Según fuentes cercanas a la negociación, ambas franquicias estaban dispuestas a ofrecer cifras que superaban los 250 millones de dólares para hacerse con los servicios de Judge, una de las caras más reconocidas y respetadas de las Grandes Ligas. Sin embargo, el propio jugador fue tajante en su respuesta: “¿$250 millones? ¡Quédatelos!”.

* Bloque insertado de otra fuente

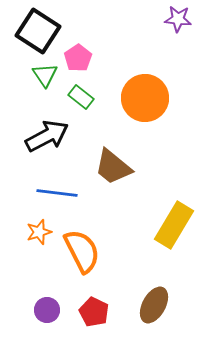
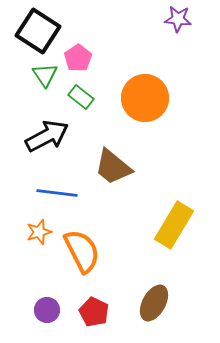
brown ellipse: moved 2 px up
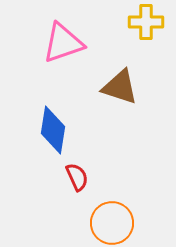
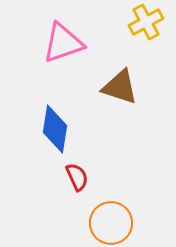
yellow cross: rotated 28 degrees counterclockwise
blue diamond: moved 2 px right, 1 px up
orange circle: moved 1 px left
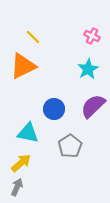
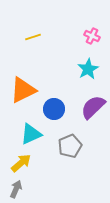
yellow line: rotated 63 degrees counterclockwise
orange triangle: moved 24 px down
purple semicircle: moved 1 px down
cyan triangle: moved 3 px right, 1 px down; rotated 35 degrees counterclockwise
gray pentagon: rotated 10 degrees clockwise
gray arrow: moved 1 px left, 2 px down
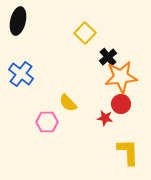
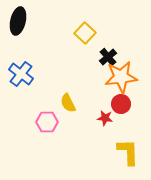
yellow semicircle: rotated 18 degrees clockwise
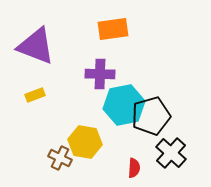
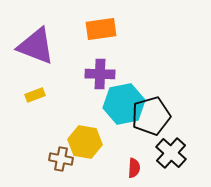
orange rectangle: moved 12 px left
cyan hexagon: moved 1 px up
brown cross: moved 1 px right, 1 px down; rotated 15 degrees counterclockwise
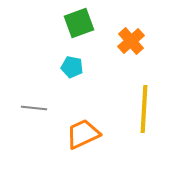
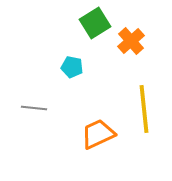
green square: moved 16 px right; rotated 12 degrees counterclockwise
yellow line: rotated 9 degrees counterclockwise
orange trapezoid: moved 15 px right
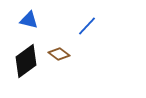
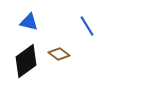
blue triangle: moved 2 px down
blue line: rotated 75 degrees counterclockwise
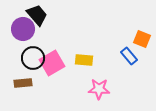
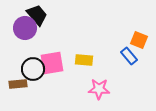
purple circle: moved 2 px right, 1 px up
orange square: moved 3 px left, 1 px down
black circle: moved 11 px down
pink square: rotated 20 degrees clockwise
brown rectangle: moved 5 px left, 1 px down
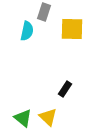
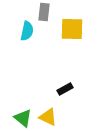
gray rectangle: rotated 12 degrees counterclockwise
black rectangle: rotated 28 degrees clockwise
yellow triangle: rotated 18 degrees counterclockwise
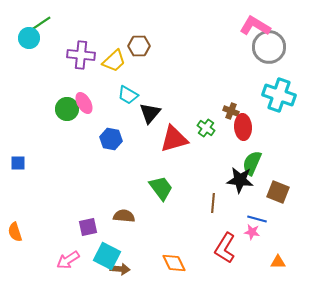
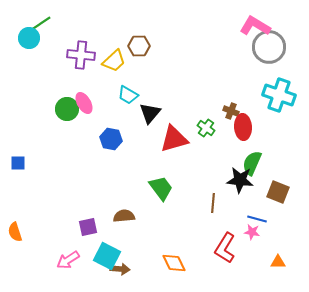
brown semicircle: rotated 10 degrees counterclockwise
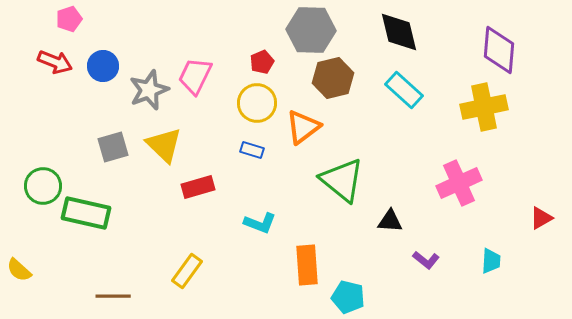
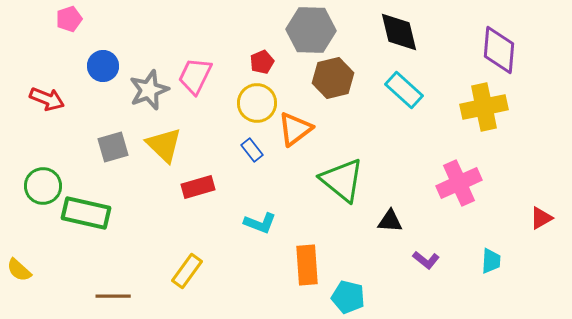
red arrow: moved 8 px left, 37 px down
orange triangle: moved 8 px left, 2 px down
blue rectangle: rotated 35 degrees clockwise
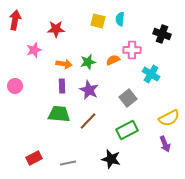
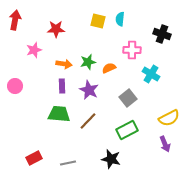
orange semicircle: moved 4 px left, 8 px down
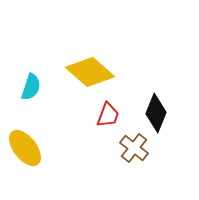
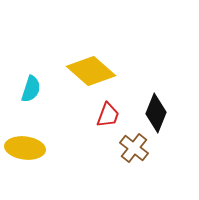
yellow diamond: moved 1 px right, 1 px up
cyan semicircle: moved 2 px down
yellow ellipse: rotated 45 degrees counterclockwise
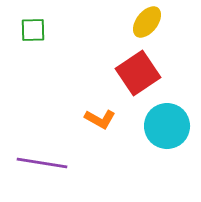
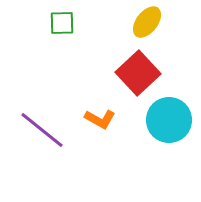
green square: moved 29 px right, 7 px up
red square: rotated 9 degrees counterclockwise
cyan circle: moved 2 px right, 6 px up
purple line: moved 33 px up; rotated 30 degrees clockwise
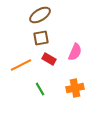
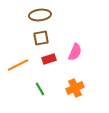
brown ellipse: rotated 25 degrees clockwise
red rectangle: rotated 48 degrees counterclockwise
orange line: moved 3 px left
orange cross: rotated 12 degrees counterclockwise
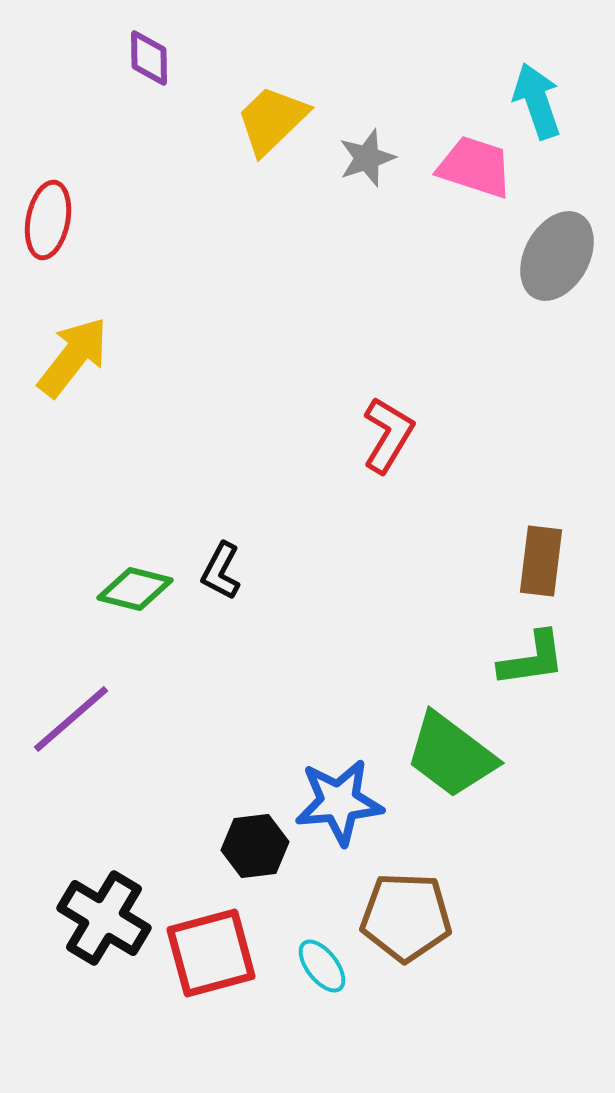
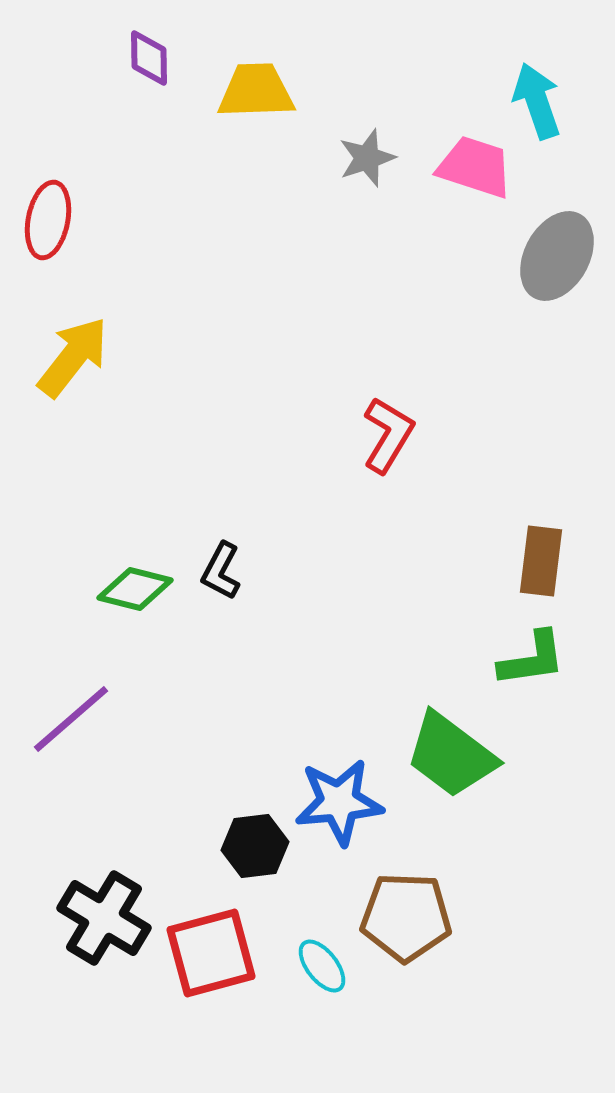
yellow trapezoid: moved 16 px left, 29 px up; rotated 42 degrees clockwise
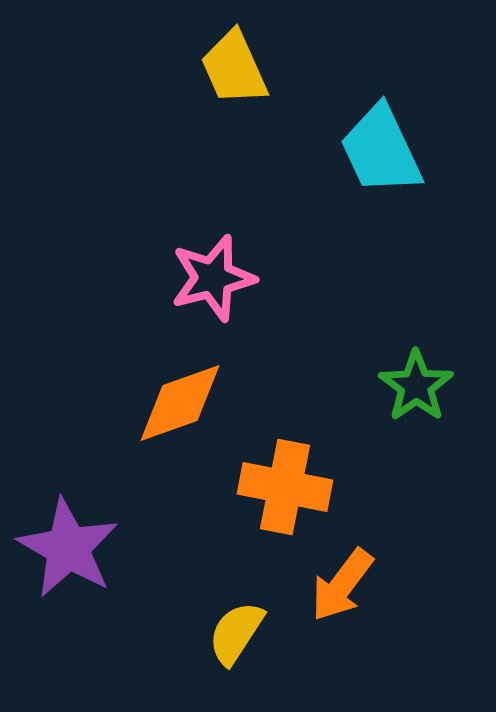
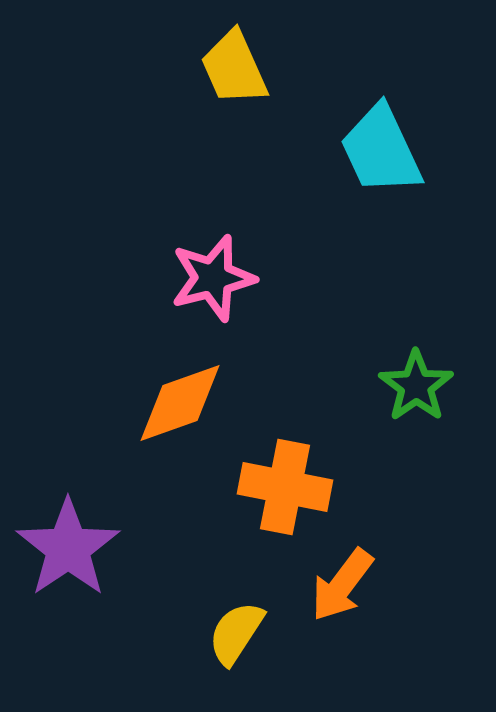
purple star: rotated 8 degrees clockwise
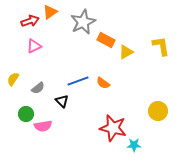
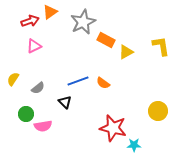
black triangle: moved 3 px right, 1 px down
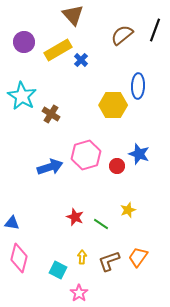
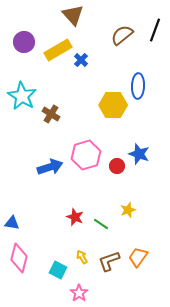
yellow arrow: rotated 32 degrees counterclockwise
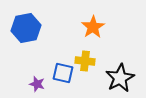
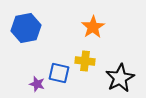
blue square: moved 4 px left
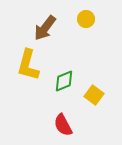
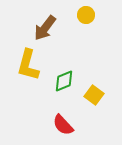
yellow circle: moved 4 px up
red semicircle: rotated 15 degrees counterclockwise
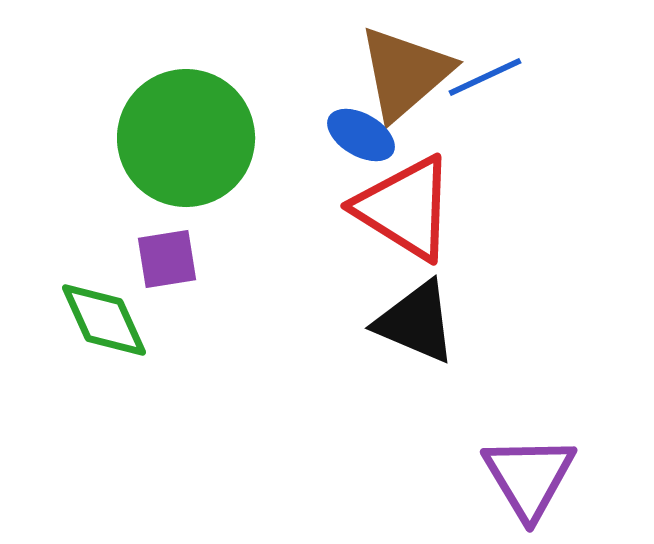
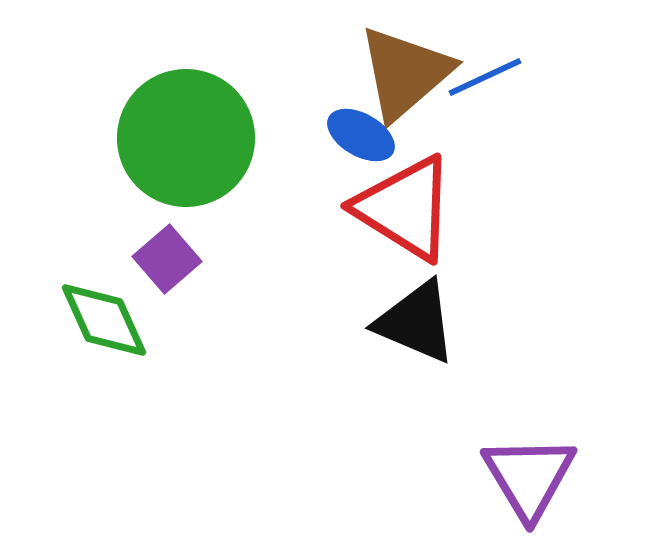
purple square: rotated 32 degrees counterclockwise
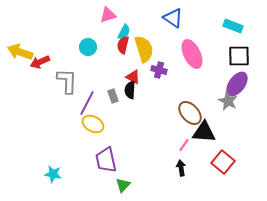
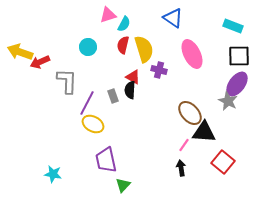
cyan semicircle: moved 8 px up
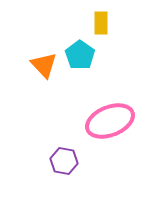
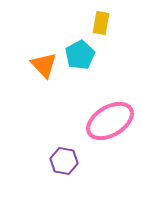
yellow rectangle: rotated 10 degrees clockwise
cyan pentagon: rotated 8 degrees clockwise
pink ellipse: rotated 9 degrees counterclockwise
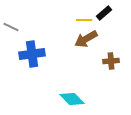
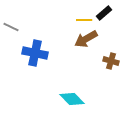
blue cross: moved 3 px right, 1 px up; rotated 20 degrees clockwise
brown cross: rotated 21 degrees clockwise
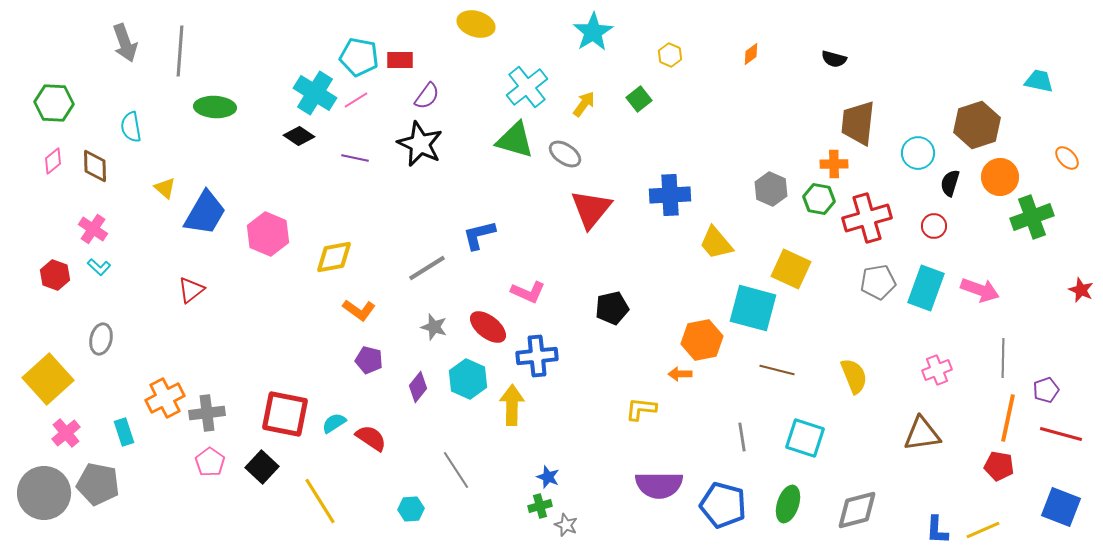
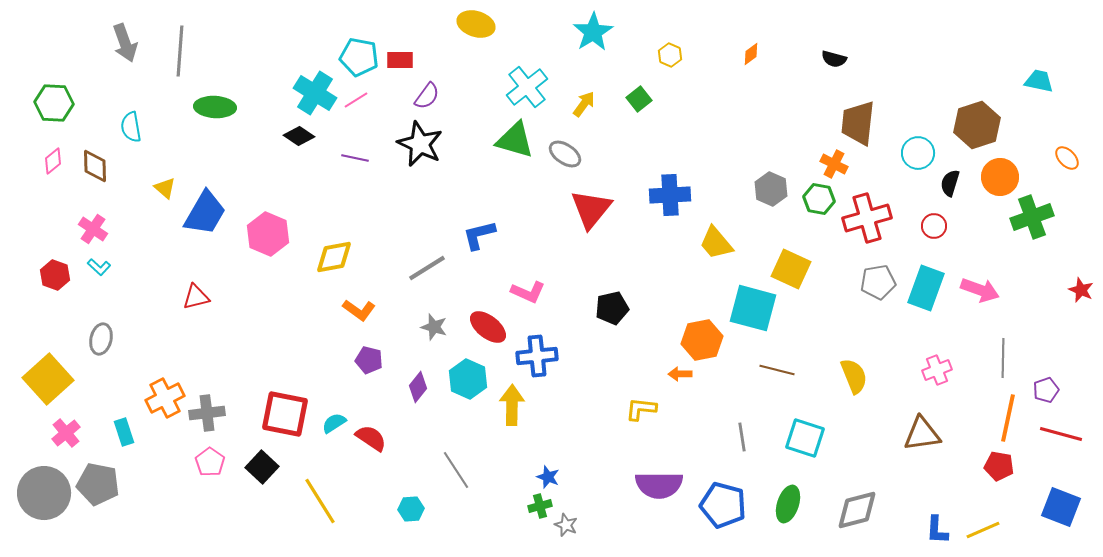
orange cross at (834, 164): rotated 28 degrees clockwise
red triangle at (191, 290): moved 5 px right, 7 px down; rotated 24 degrees clockwise
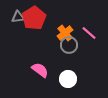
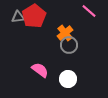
red pentagon: moved 2 px up
pink line: moved 22 px up
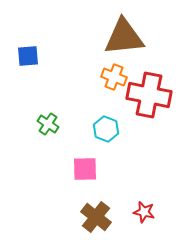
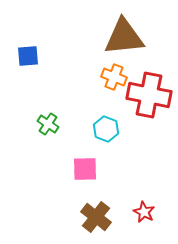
red star: rotated 15 degrees clockwise
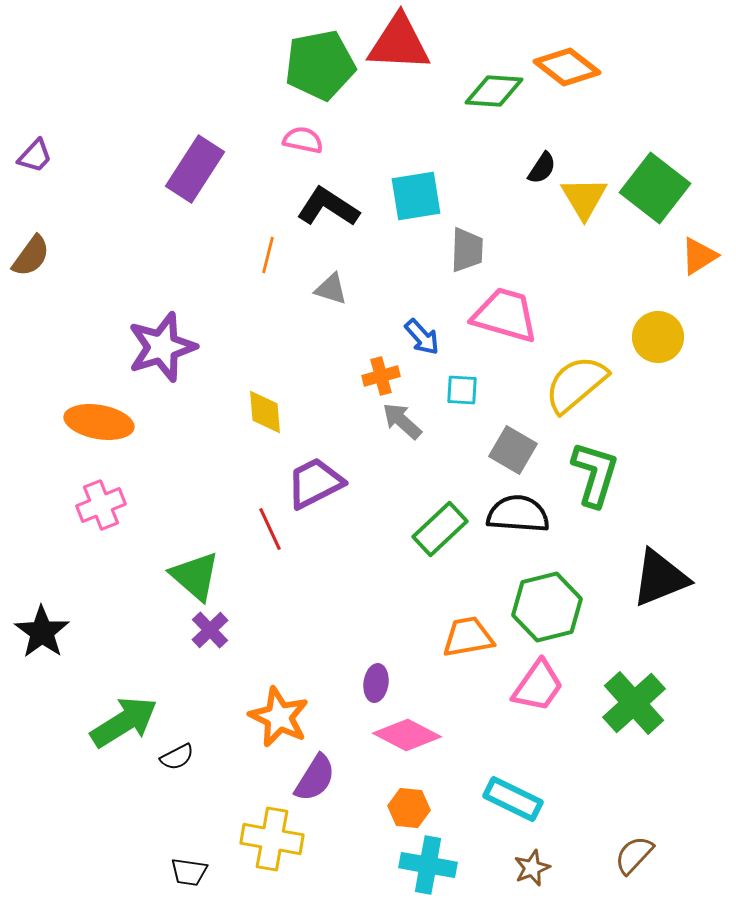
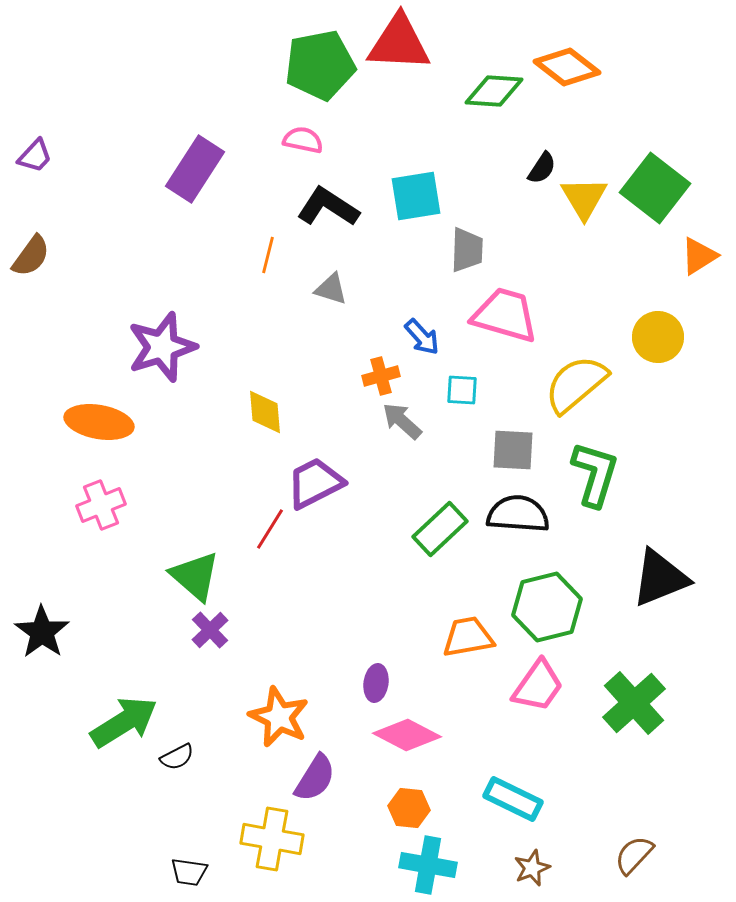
gray square at (513, 450): rotated 27 degrees counterclockwise
red line at (270, 529): rotated 57 degrees clockwise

La frase no solo se volvió viral al instante, sino que también marcó un antes y un después en el debate eterno entre lealtad y dinero. En una entrevista posterior, el jardinero estrella declaró con orgullo:
“No tengo precio. Jugar para los Yankees no es solo un trabajo, es un honor. Moriré como una leyenda de los Yankees.”
Estas palabras conmovieron a millones de fanáticos en todo el mundo, especialmente a los seguidores del Bronx, quienes vieron en Judge no solo a un ícono deportivo, sino también a un verdadero símbolo de identidad y compromiso.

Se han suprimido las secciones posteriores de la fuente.